> _Exercise requirements_
Every line with "Taylor" in it must be copied from the data.

╔══

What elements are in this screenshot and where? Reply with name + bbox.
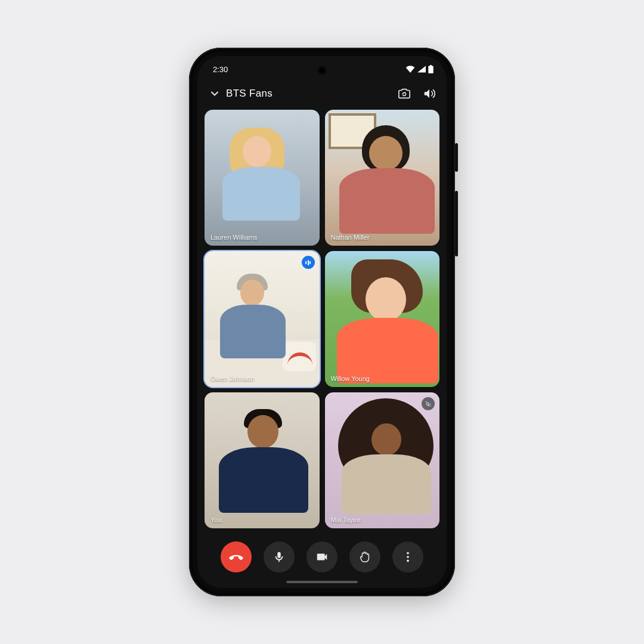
more-options-button[interactable] <box>392 541 423 572</box>
battery-icon <box>428 65 434 73</box>
call-controls <box>197 528 447 588</box>
volume-button <box>455 191 458 256</box>
end-call-icon <box>228 549 244 565</box>
mic-button[interactable] <box>264 541 295 572</box>
status-indicators <box>405 65 434 73</box>
wifi-icon <box>405 66 415 73</box>
camera-switch-icon <box>398 87 411 100</box>
call-title: BTS Fans <box>224 88 398 100</box>
signal-icon <box>417 66 426 73</box>
end-call-button[interactable] <box>221 541 252 572</box>
power-button <box>455 143 458 172</box>
participant-tile-self[interactable]: You <box>205 392 320 528</box>
participant-tile[interactable]: Lauren Williams <box>205 110 320 246</box>
speaker-icon <box>423 87 436 100</box>
camera-hole <box>317 66 327 75</box>
svg-point-1 <box>407 556 409 558</box>
participant-grid: Lauren Williams Nathan Miller Owen Johns… <box>197 110 447 528</box>
home-indicator[interactable] <box>286 581 358 583</box>
status-time: 2:30 <box>213 65 228 74</box>
participant-name: Lauren Williams <box>210 234 257 241</box>
call-header: BTS Fans <box>197 82 447 110</box>
svg-point-0 <box>407 552 409 555</box>
raise-hand-icon <box>358 550 371 564</box>
raise-hand-button[interactable] <box>349 541 380 572</box>
camera-button[interactable] <box>306 541 338 572</box>
participant-tile[interactable]: Owen Johnson <box>205 251 320 387</box>
participant-name: Willow Young <box>331 375 370 382</box>
speaker-button[interactable] <box>423 87 436 100</box>
participant-tile[interactable]: Mia Taylor <box>325 392 440 528</box>
participant-name: Mia Taylor <box>331 516 361 524</box>
participant-tile[interactable]: Willow Young <box>325 251 440 387</box>
participant-tile[interactable]: Nathan Miller <box>325 110 440 246</box>
participant-name: Nathan Miller <box>331 234 370 241</box>
camera-icon <box>315 550 329 564</box>
switch-camera-button[interactable] <box>398 87 411 100</box>
phone-frame: 2:30 BTS Fans <box>189 48 455 596</box>
mic-icon <box>273 550 286 564</box>
participant-name: Owen Johnson <box>210 375 254 382</box>
muted-indicator-icon <box>422 397 435 410</box>
speaking-indicator-icon <box>302 256 315 269</box>
participant-name: You <box>210 516 222 524</box>
screen: 2:30 BTS Fans <box>197 56 447 588</box>
more-vertical-icon <box>401 550 414 564</box>
svg-point-2 <box>407 560 409 562</box>
collapse-button[interactable] <box>206 88 224 100</box>
chevron-down-icon <box>209 88 221 100</box>
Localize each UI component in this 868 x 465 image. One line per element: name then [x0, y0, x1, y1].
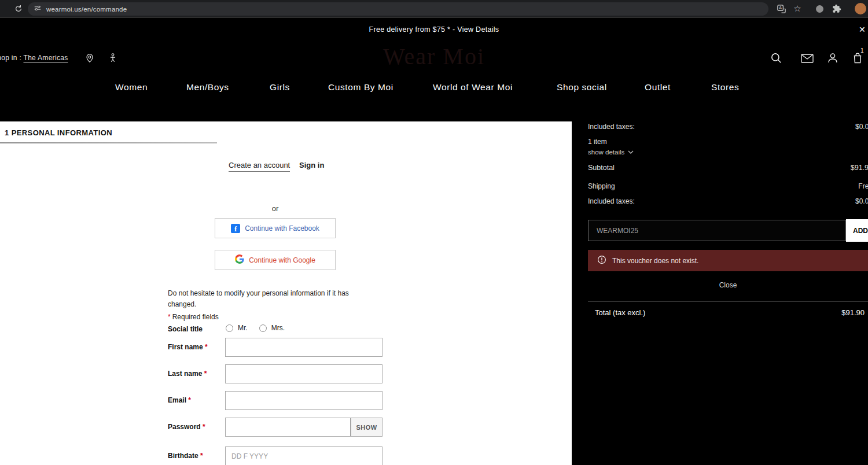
password-input[interactable] — [225, 418, 351, 437]
required-fields-note: *Required fields — [168, 313, 219, 321]
shop-in-selector: Shop in : The Americas — [0, 54, 68, 62]
accessibility-person-icon[interactable] — [108, 52, 118, 66]
google-button-label: Continue with Google — [249, 256, 315, 264]
included-taxes-top-value: $0.00 — [855, 123, 868, 131]
nav-item-men-boys[interactable]: Men/Boys — [186, 82, 229, 93]
radio-mr-label: Mr. — [238, 324, 248, 332]
section-underline — [0, 142, 217, 143]
show-details-toggle[interactable]: show details — [588, 149, 634, 156]
extensions-puzzle-icon[interactable] — [831, 3, 843, 14]
social-title-label: Social title — [168, 325, 203, 333]
close-error-link[interactable]: Close — [588, 281, 868, 289]
facebook-button-label: Continue with Facebook — [245, 224, 319, 232]
section-title: 1 PERSONAL INFORMATION — [5, 128, 112, 137]
included-taxes-top-label: Included taxes: — [588, 123, 635, 131]
social-title-radios: Mr. Mrs. — [226, 324, 292, 332]
svg-text:A: A — [779, 5, 782, 10]
personal-information-panel: 1 PERSONAL INFORMATION Create an account… — [0, 121, 572, 465]
site-settings-icon[interactable] — [34, 4, 42, 14]
chevron-down-icon — [628, 149, 634, 156]
radio-mr[interactable] — [226, 324, 233, 332]
nav-item-outlet[interactable]: Outlet — [645, 82, 671, 93]
password-label: Password * — [168, 423, 207, 431]
location-pin-icon[interactable] — [84, 52, 95, 66]
birthdate-label: Birthdate * — [168, 452, 205, 460]
announcement-bar: Free delivery from $75 * - View Details … — [0, 18, 868, 41]
error-alert-icon — [597, 255, 606, 267]
subtotal-value: $91.90 — [851, 164, 868, 172]
voucher-code-input[interactable] — [588, 220, 846, 241]
total-label: Total (tax excl.) — [595, 308, 645, 317]
items-count: 1 item — [588, 138, 607, 146]
tab-create-account[interactable]: Create an account — [229, 161, 290, 172]
refresh-icon[interactable] — [13, 3, 24, 14]
included-taxes-value: $0.00 — [855, 197, 868, 205]
radio-mrs[interactable] — [259, 324, 267, 332]
voucher-error-banner: This voucher does not exist. — [588, 250, 868, 271]
brand-logo[interactable]: Wear Moi — [347, 43, 521, 70]
personal-info-note: Do not hesitate to modify your personal … — [168, 288, 365, 310]
announcement-close-icon[interactable]: ✕ — [859, 25, 866, 34]
shipping-value: Free — [858, 182, 868, 190]
voucher-error-message: This voucher does not exist. — [612, 257, 698, 265]
bookmark-star-icon[interactable]: ☆ — [792, 3, 803, 14]
announcement-text: Free delivery from $75 * - View Details — [369, 25, 499, 34]
nav-item-stores[interactable]: Stores — [711, 82, 739, 93]
view-details-link[interactable]: - View Details — [453, 25, 499, 34]
nav-item-custom-by-moi[interactable]: Custom By Moi — [328, 82, 393, 93]
total-value: $91.90 — [841, 308, 865, 317]
browser-circle-icon[interactable] — [816, 5, 823, 13]
radio-mrs-label: Mrs. — [271, 324, 285, 332]
shipping-label: Shipping — [588, 182, 615, 190]
shop-in-region-link[interactable]: The Americas — [24, 54, 68, 62]
url-text: wearmoi.us/en/commande — [46, 6, 127, 13]
last-name-input[interactable] — [225, 364, 382, 383]
or-divider: or — [215, 204, 336, 213]
show-password-button[interactable]: SHOW — [351, 418, 382, 437]
birthdate-input[interactable] — [225, 446, 382, 465]
included-taxes-label: Included taxes: — [588, 197, 635, 205]
profile-avatar[interactable] — [855, 3, 866, 14]
nav-item-world-of-wear-moi[interactable]: World of Wear Moi — [433, 82, 513, 93]
continue-with-facebook-button[interactable]: f Continue with Facebook — [215, 218, 336, 238]
subtotal-label: Subtotal — [588, 164, 615, 172]
nav-item-shop-social[interactable]: Shop social — [557, 82, 607, 93]
browser-toolbar: wearmoi.us/en/commande A ☆ — [0, 0, 868, 18]
add-voucher-button[interactable]: ADD — [846, 219, 868, 242]
continue-with-google-button[interactable]: Continue with Google — [215, 250, 336, 270]
summary-divider — [588, 301, 868, 302]
search-icon[interactable] — [770, 51, 782, 67]
announcement-message: Free delivery from $75 * — [369, 25, 451, 34]
google-icon — [235, 254, 244, 265]
facebook-icon: f — [231, 224, 240, 233]
nav-item-girls[interactable]: Girls — [270, 82, 290, 93]
contact-mail-icon[interactable] — [801, 54, 814, 65]
account-icon[interactable] — [826, 51, 839, 67]
page: wearmoi.us/en/commande A ☆ Free delivery… — [0, 0, 868, 465]
address-bar[interactable]: wearmoi.us/en/commande — [28, 2, 768, 16]
tab-sign-in[interactable]: Sign in — [299, 161, 324, 169]
translate-icon[interactable]: A — [775, 3, 787, 14]
email-input[interactable] — [225, 391, 382, 410]
last-name-label: Last name * — [168, 370, 208, 378]
first-name-input[interactable] — [225, 338, 382, 357]
email-label: Email * — [168, 396, 193, 404]
first-name-label: First name * — [168, 343, 209, 351]
nav-item-women[interactable]: Women — [115, 82, 148, 93]
shop-in-prefix: Shop in : — [0, 54, 21, 62]
cart-count-badge: 1 — [860, 47, 864, 54]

╚══

> _Problem solution_
participant-tile[interactable]: Mia Taylor <box>325 392 440 528</box>
participant-name: Mia Taylor <box>331 516 361 524</box>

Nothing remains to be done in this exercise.